To deploy NixOS inside NixOS it is best to use a technology that is designed to run a full Linux system inside.
It helps to have a program that manages the integration for you. In the Nix ecosystem, NixOps is the first candidate for this. You can use NixOps with its multiple backends, such as QEMU/KVM, VirtualBox, the (currently experimental) NixOS container backend, or you can use the none backend to deploy to machines that you have created using another tool.
Here's a complete example of using NixOps with QEMU/KVM.
If the your goal is to run automated integration tests, you can make use of the NixOS VM testing framework. This uses Linux KVM virtualization (expose /dev/kvm in sandbox) to run integrations test on networks of virtual machines, and it runs them as a derivation.
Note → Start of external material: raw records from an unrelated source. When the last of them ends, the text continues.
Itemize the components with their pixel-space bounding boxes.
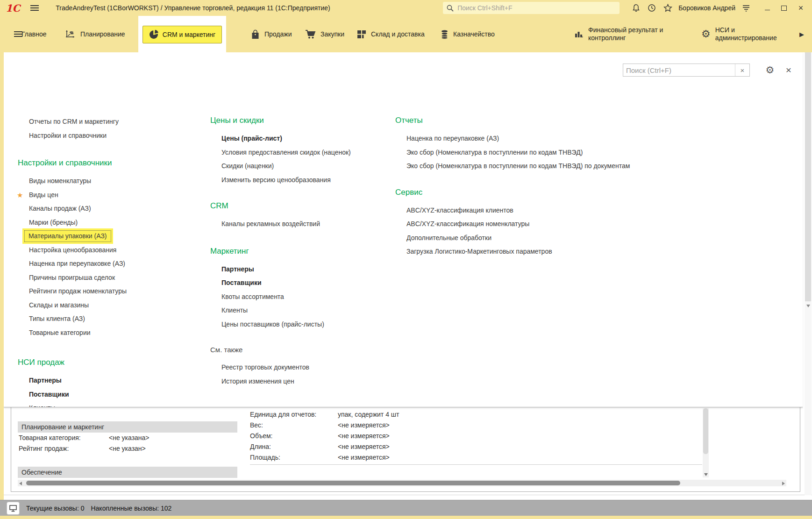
favorites-star-icon[interactable]: [660, 2, 676, 14]
current-user[interactable]: Боровиков Андрей: [678, 4, 735, 12]
menu-item[interactable]: Отчеты по CRM и маркетингу: [14, 115, 182, 129]
scrollbar-thumb[interactable]: [26, 481, 680, 485]
scroll-down-arrow-icon[interactable]: [806, 305, 810, 307]
menu-item[interactable]: Причины проигрыша сделок: [14, 271, 182, 285]
1c-logo: 1С: [6, 3, 20, 13]
minimize-button[interactable]: [759, 1, 776, 14]
notifications-bell-icon[interactable]: [628, 2, 644, 14]
menu-item[interactable]: Эко сбор (Номенклатура в поступлении по …: [392, 146, 691, 160]
menu-item[interactable]: Склады и магазины: [14, 299, 182, 313]
menu-item[interactable]: Наценка по переупаковке (АЗ): [392, 132, 691, 146]
menu-item[interactable]: Цены (прайс-лист): [207, 132, 389, 146]
tab-zakupki[interactable]: Закупки: [305, 16, 344, 52]
menu-item-favorited[interactable]: ★ Виды цен: [14, 188, 182, 202]
client-calls-monitor-icon[interactable]: [7, 502, 20, 515]
scrollbar-thumb[interactable]: [703, 408, 708, 454]
tab-prodazhi[interactable]: Продажи: [251, 16, 292, 52]
scroll-right-arrow-icon[interactable]: [782, 482, 785, 485]
menu-item[interactable]: История изменения цен: [207, 375, 389, 389]
menu-item[interactable]: Цены поставщиков (прайс-листы): [207, 318, 389, 332]
tab-finansovyj-rezultat[interactable]: Финансовый результат и контроллинг: [574, 16, 682, 52]
menu-item[interactable]: Скидки (наценки): [207, 159, 389, 173]
tab-sklad-dostavka[interactable]: Склад и доставка: [357, 16, 425, 52]
clear-search-icon[interactable]: ×: [735, 64, 749, 76]
menu-item[interactable]: Настройки и справочники: [14, 129, 182, 143]
menu-section-header: CRM: [207, 200, 389, 212]
crm-section-dropdown-panel: × ⚙ × Отчеты по CRM и маркетингу Настрой…: [4, 52, 803, 407]
menu-item[interactable]: Дополнительные обработки: [392, 231, 691, 245]
tab-glavnoe[interactable]: Главное: [21, 16, 47, 52]
workspace-vertical-scrollbar[interactable]: [805, 52, 812, 495]
field-value[interactable]: упак, содержит 4 шт: [338, 410, 399, 419]
inner-horizontal-scrollbar[interactable]: [18, 480, 786, 486]
field-value[interactable]: <не указана>: [109, 433, 150, 442]
menu-item[interactable]: Клиенты: [14, 401, 182, 407]
menu-item[interactable]: Реестр торговых документов: [207, 361, 389, 375]
scrollbar-thumb[interactable]: [805, 52, 811, 301]
menu-item[interactable]: Поставщики: [14, 388, 182, 402]
global-search-input[interactable]: [456, 4, 616, 12]
field-value[interactable]: <не указан>: [109, 444, 146, 453]
tab-kaznacheystvo[interactable]: Казначейство: [441, 16, 495, 52]
tab-nsi-administrirovanie[interactable]: ⚙ НСИ и администрирование: [701, 16, 797, 52]
menu-item[interactable]: Условия предоставления скидок (наценок): [207, 146, 389, 160]
menu-item[interactable]: ABC/XYZ-классификация клиентов: [392, 204, 691, 218]
panel-close-icon[interactable]: ×: [782, 64, 795, 77]
tab-crm-marketing[interactable]: CRM и маркетинг: [142, 26, 222, 43]
menu-section-header: Настройки и справочники: [14, 157, 182, 169]
menu-item[interactable]: Партнеры: [207, 263, 389, 277]
menu-item[interactable]: Наценка при переупаковке (АЗ): [14, 257, 182, 271]
main-menu-icon[interactable]: [30, 5, 39, 11]
user-menu-icon[interactable]: [738, 2, 754, 14]
field-value[interactable]: <не измеряется>: [338, 431, 390, 441]
menu-item[interactable]: Партнеры: [14, 374, 182, 388]
form-section-header[interactable]: Обеспечение: [18, 467, 237, 478]
coins-icon: [441, 29, 449, 39]
menu-section-header: Маркетинг: [207, 246, 389, 257]
maximize-button[interactable]: [776, 1, 792, 14]
menu-item[interactable]: Настройка ценообразования: [14, 243, 182, 257]
panel-search-input[interactable]: [623, 64, 735, 76]
menu-item[interactable]: Виды номенклатуры: [14, 174, 182, 188]
fields-divider: [250, 464, 702, 465]
menu-item[interactable]: ABC/XYZ-классификация номенклатуры: [392, 217, 691, 231]
scroll-down-arrow-icon[interactable]: [704, 473, 708, 476]
panel-settings-gear-icon[interactable]: ⚙: [763, 64, 776, 77]
field-value[interactable]: <не измеряется>: [338, 420, 390, 430]
menu-item[interactable]: Каналы продаж (АЗ): [14, 202, 182, 216]
menu-column-2: Цены и скидки Цены (прайс-лист) Условия …: [207, 115, 389, 388]
menu-item[interactable]: Эко сбор (Номенклатура в поступлении по …: [392, 159, 691, 173]
menu-item[interactable]: Клиенты: [207, 304, 389, 318]
form-section-header[interactable]: Планирование и маркетинг: [18, 421, 237, 433]
window-bottom-border: [11, 491, 800, 492]
field-label: Вес:: [250, 420, 263, 430]
planning-chart-icon: [65, 29, 76, 39]
panel-search[interactable]: ×: [623, 64, 750, 77]
menu-item[interactable]: Квоты ассортимента: [207, 290, 389, 304]
tab-crm-marketing-active-area: CRM и маркетинг: [138, 16, 226, 53]
inner-vertical-scrollbar[interactable]: [703, 408, 709, 477]
menu-item-label: Материалы упаковки (АЗ): [24, 230, 111, 242]
menu-item[interactable]: Типы клиента (АЗ): [14, 312, 182, 326]
scroll-left-arrow-icon[interactable]: [19, 482, 22, 485]
menu-item[interactable]: Марки (бренды): [14, 216, 182, 230]
global-search[interactable]: [443, 2, 620, 14]
field-label: Товарная категория:: [19, 433, 81, 442]
menu-item[interactable]: Рейтинги продаж номенклатуры: [14, 284, 182, 299]
field-value[interactable]: <не измеряется>: [338, 442, 390, 451]
app-frame-bottom: [0, 516, 812, 519]
field-label: Единица для отчетов:: [250, 410, 316, 419]
field-label: Площадь:: [250, 453, 280, 462]
history-icon[interactable]: [644, 2, 660, 14]
status-bar: Текущие вызовы: 0 Накопленные вызовы: 10…: [0, 500, 812, 516]
menu-item[interactable]: Поставщики: [207, 276, 389, 290]
menu-item[interactable]: Каналы рекламных воздействий: [207, 217, 389, 231]
field-value[interactable]: <не измеряется>: [338, 453, 390, 462]
menu-item[interactable]: Товарные категории: [14, 326, 182, 340]
menu-item[interactable]: Загрузка Логистико-Маркетинговых парамет…: [392, 245, 691, 259]
menu-item[interactable]: Изменить версию ценообразования: [207, 173, 389, 187]
close-button[interactable]: ×: [792, 1, 809, 14]
ribbon-overflow-arrow-icon[interactable]: ▶: [799, 16, 804, 52]
tab-planirovanie[interactable]: Планирование: [65, 16, 125, 52]
menu-item-highlighted[interactable]: Материалы упаковки (АЗ): [14, 229, 182, 243]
It is quite efficient because it does not have to create virtual machine images because it mounts the Nix store in the VM. These tests are "built" like any other derivation, making them easy to run.
Nix store optimization
A unique feature of Nix is that you can often reuse the host Nix store, so being able to mount a host filesystem in the container/vm is a nice feature to have in your solution. If you are creating your own solutions, depending on you needs, you may want to postpone this optimization, because it becomes a bit more involved if you want the container/vm to be able to modify the store. NixOS tests solve this with an overlay file system in the VM. Another approach may be to bind mount the Nix store forward the Nix daemon socket.